2422 - Dynamic Change of Systemic Inflammatory Score in Predicting Survival of Patient with Unresectable Stage III Non-Small Cell Lung Cancer Treated by Definitive Chemoradiotherapy with or without Consolidate Immunotherapy: A Single-Arm, Retrospective Study

Purpose/Objective(s): To explore the prognostic value of systemic inflammatory score (SIS) in patient with unresectable stage III non-small cell lung cancer (NSCLC) treated by definitive chemoradiotherapy (dCRT) with or without immune checkpoint inhibitors (ICIs) consolidation.
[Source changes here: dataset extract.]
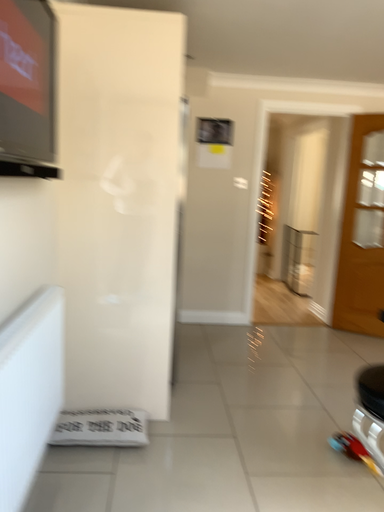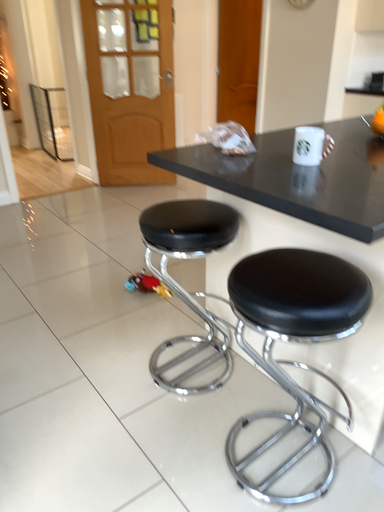 Question: How did the camera likely rotate when shooting the video?

Choices:
 (A) rotated upward
 (B) rotated downward

Answer: (B) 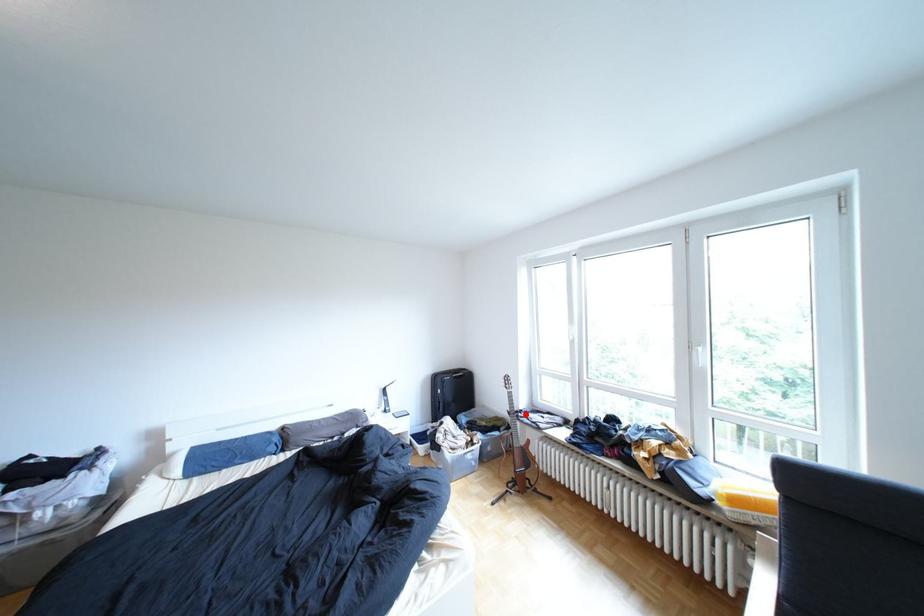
Materials/Methods: Between January 2014 and December 2021, treatment- naïve patients with pathologically confirmed unresectable stage III NSCLC treated in our center were retrospectively reviewed underwent dCRT or dCRT plus ICIs. Complete peripheral blood count was collected to get the SIS value at the time of admission, after definitive radiotherapy, 1 month and 3 months after radiotherapy when evaluation of efficacy was conducted, and when progression was founded, respectively. Prognostic value was determined by Kaplan-Meier survival analysis and the power was proven by area under the curve (AUC) value in ROC curve. The primary endpoints were overall survival (OS). Cox regression analysis was conducted to identify the synergetic effects of other variants on SIS. The prognostic value was further compared to neutrophil-to-lymphocyte ratio (NLR), platelet-to-lymphocyte ratio (PLR) and other known independent prognostic factors.

Results: A total of 229 patients undergone dCRT, and 183 patients received dCRT plus ICIs were identified. The optimal cut-point of baseline SIS in dCRT cohort was 590 × 10⁹, and 530 × 10⁹ in dCRT plus ICIs cohort. Univariate and multivariate analysis indicates that baseline SIS is an independent predictor for OS, progress-free survival (PFS), localregional-free survival (LRFS) and distant metastasis-free survival (DMFS) in dCRT patients, but not with DMFS in dCRT plus ICIs population. Time-series analysis of SIS prognostic values indicates that high SIS level at 1 month after definitive therapy in dCRT cohort (SIS > 970 × 10⁹) predicts poor OS (hazard ratio, [HR], 2.512, P < 0.001), PFS (HR, 1.726, P = 0.004), DMFS (HR, 1.625, P = 0.037), and that at 3 months in dCRT plus ICIs cohort (SIS > 1570 × 10⁹) predicts poor OS (HR, 5.107, P =0.003). In addition to T stage, AUC of SIS is higher than NLR, PLR, and other traditional clinicopathological predictors in both cohorts.

Conclusion: SIS is an independent, reliable, reproducible prognosis factor for OS of unresectable stage III NSCLC patients before and after dCRT with or without ICIs consolidation. Dynamic changes of SIS during follow-up showed variable predictive value for survival.